El jueves las brumas se disiparon y todo comenzó de nuevo.
Un niño de cuatro años, que había escapado a la vigilancia de su madre y se había expuesto a los rayos del sol, presentaba síntomas análogos a los de Sonia Lewine. El ordenador de su padre estaba averiado y él lo reparó utilizando el circuito integrado de una antigua tarjeta de crédito Caducada. La noticia causó sensación; muchos lo tomaron por una broma, pero el médico de Point Bluff se presentó en el domicilio del niño para examinarlo. Carl Bluster, el sheriff lo acompañaba.
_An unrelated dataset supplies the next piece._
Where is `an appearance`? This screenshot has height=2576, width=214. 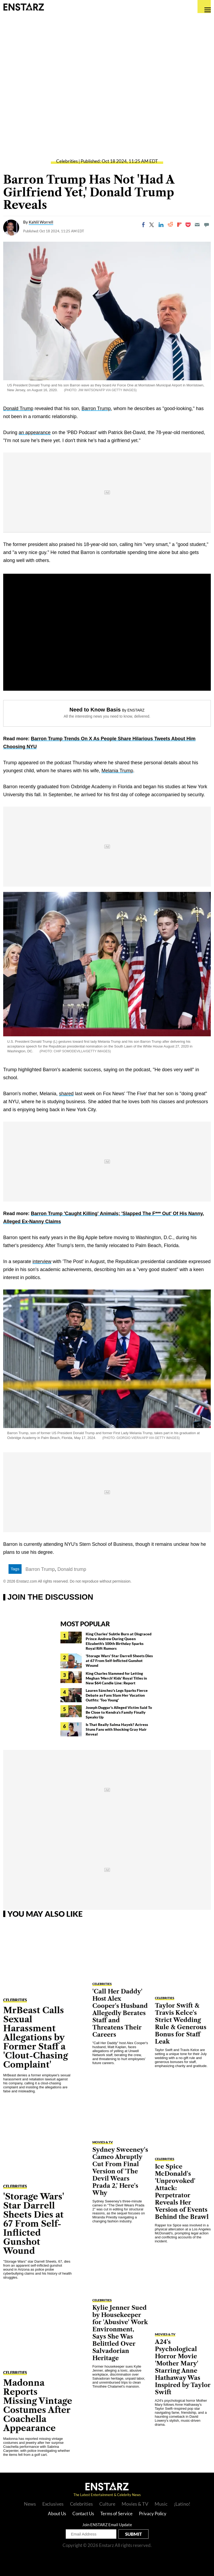 an appearance is located at coordinates (35, 432). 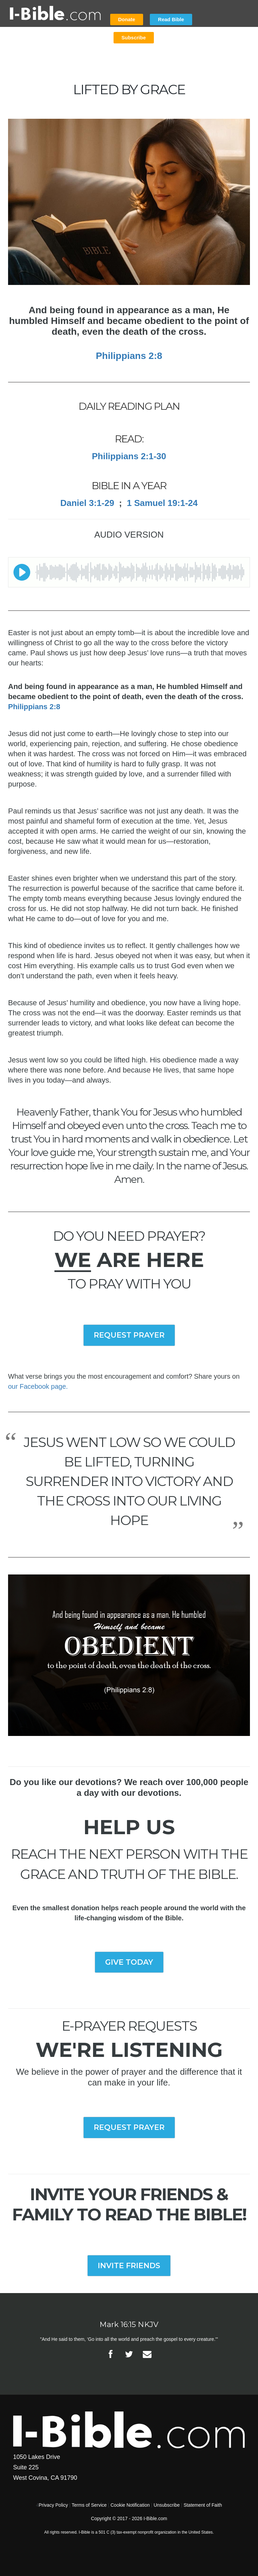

—Cabe la posibilidad de que estemos ante una fiebre meníngea —masculló el doctor—. Primero el caso de la pequeña de los Lewine, ahora este… Una hiperactividad del cerebro que remite al cabo de varias horas. Es extraño. Habría que hacer pruebas, asegurarse de que no deja ninguna secuela.
—Es este dichoso sol, doctor —gruñó el sheriff—. Provoca insolaciones en serie. Tendremos que tomar medidas con todos los que anden sin sombrero.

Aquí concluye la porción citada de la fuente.